Christopher Lee Thu, 02 Apr 2009 11:57:54 -0700

Hi,
as a result of the decision to defer thread-safety in 0.8, I switched  
our external subprocess handling to use temporary files.  I created a  
new class pygr.classutil.FilePopen that follows Python's  
subprocess.Popen interface while addressing several problems:


- use of Popen.wait() is prone to deadlocks (see the subprocess docs).

- the recommended read-write interface, Popen.communicate(),  
apparently cannot handle even modest amounts of data (>64k), again  
resulting in deadlocks (there's a veiled warning in the subprocess  
docs; see the following blog page for some real testing).
http://thraxil.org/users/anders/posts/2008/03/13/Subprocess-Hanging-PIPE-is-your-enemy/

- more broadly, Popen.communicate() forces you to keep the entire data  
to be read and / or written as a single string in memory.  This is not  
suitable for very large data transfers.  Far more flexible is the  
standard model of reading / writing streams to transfer as much data  
as you want without ever having to keep all of it in memory.  Streams  
are an easy, ubiquitous interface that would be compatible with a much  
broader range of existing code (any function that reads / write to a  
file-like object) than Popen.communicate().

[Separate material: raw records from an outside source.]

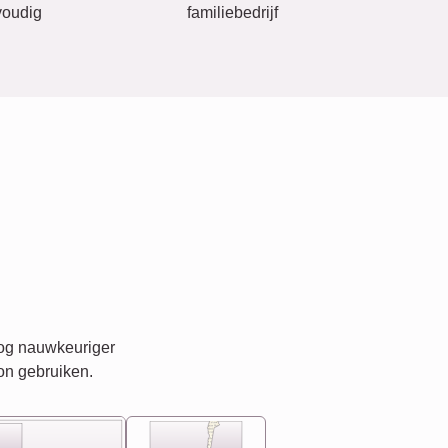
oudig
familiebedrijf
nog nauwkeuriger
on gebruiken.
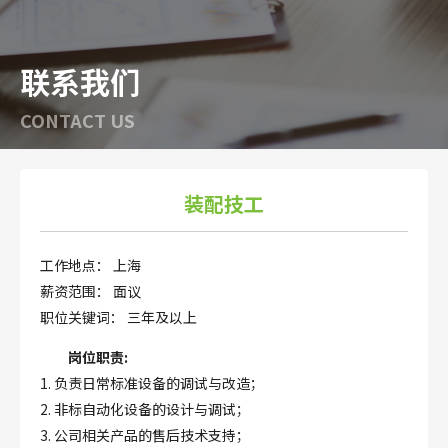
联系我们
CONTACT US
装配技工
工作地点：
上海
薪资范围：
面议
职位关键词：
三年及以上
岗位职责:
1. 负责日常标准设备的调试与改造；
2. 非标自动化设备的设计与调试；
3. 公司相关产品的售后技术支持；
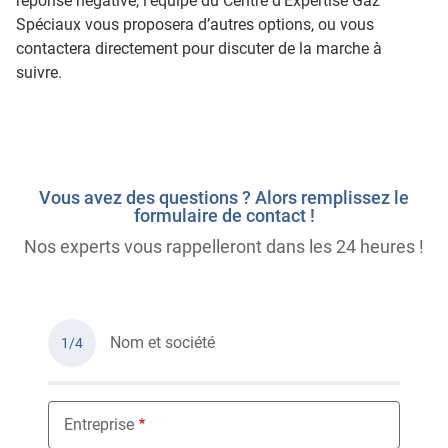
réponse négative, l’équipe du Centre d’Expertise Gaz
Spéciaux vous proposera d’autres options, ou vous
contactera directement pour discuter de la marche à
suivre.
Vous avez des questions ? Alors remplissez le
formulaire de contact !
Nos experts vous rappelleront dans les 24 heures !
Nom et société
1/4
Entreprise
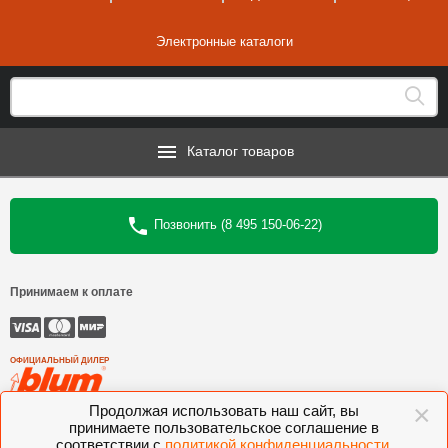
Электронные каталоги
Каталог товаров
Позвонить (8 495 150-06-22)
Принимаем к оплате
ОФИЦИАЛЬНЫЙ ДИЛЕР
×
Продолжая использовать наш сайт, вы
©
Интеркомплект
, 2006—2026
принимаете пользовательское соглашение в
соответствии с
политикой конфиденциальности
.
Комлектующие для мебели BLUM, FGV, VIBO, KESSEBOHMER, VOLPATO,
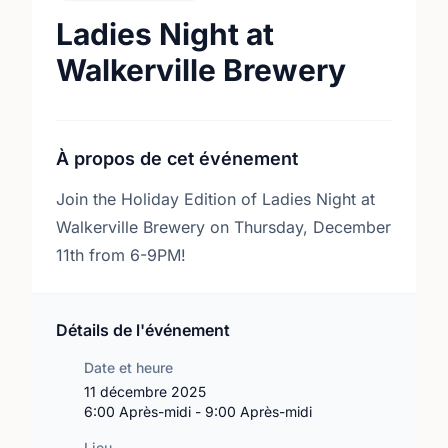
Ladies Night at
Walkerville Brewery
À propos de cet événement
Join the Holiday Edition of Ladies Night at
Walkerville Brewery on Thursday, December
11th from 6-9PM!
Détails de l'événement
Date et heure
11 décembre 2025
6:00 Après-midi - 9:00 Après-midi
Lieu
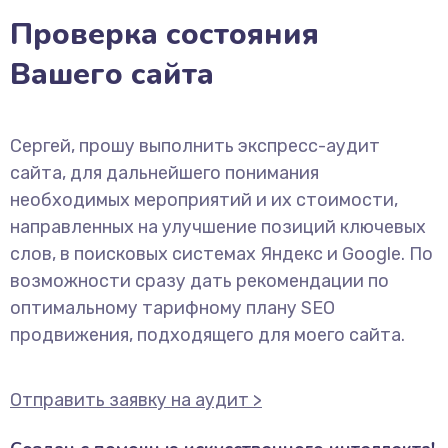
Проверка состояния
Вашего сайта
Сергей, прошу выполнить экспресс-аудит
сайта, для дальнейшего понимания
необходимых мероприятий и их стоимости,
направленных на улучшение позиций ключевых
слов, в поисковых системах Яндекс и Google. По
возможности сразу дать рекомендации по
оптимальному тарифному плану SEO
продвижения, подходящего для моего сайта.
Отправить заявку на аудит >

- Popen provides stream attributes (Popen.stdin, Popen.stdout,  
Popen.stderr), but the docs say that using them directly will result  
in deadlocks.  (That is probably why they try to make you use  
Popen.communicate()).  Also these attributes are only set if that  
stream is a pipe, not if it is a regular file.  The bottom line is  
that you can't use these stream attributes reliably, so why does the  
subprocess module present them as part of the public interface?

- The subprocess module is not available on Python 2.3, which is a  
problem for Pygr.  The older interfaces (os.popen, popen2, os.system  
etc.) have their own problems (the same deadlock issues; vulnerability  
to shell injection attacks, etc.).  Even worse, we were already  
propagating a pattern throughout Pygr of writing duplicate code for  
every external process interaction: once using subprocess, and again  
using older interfaces for Python 2.3.  That way lies madness.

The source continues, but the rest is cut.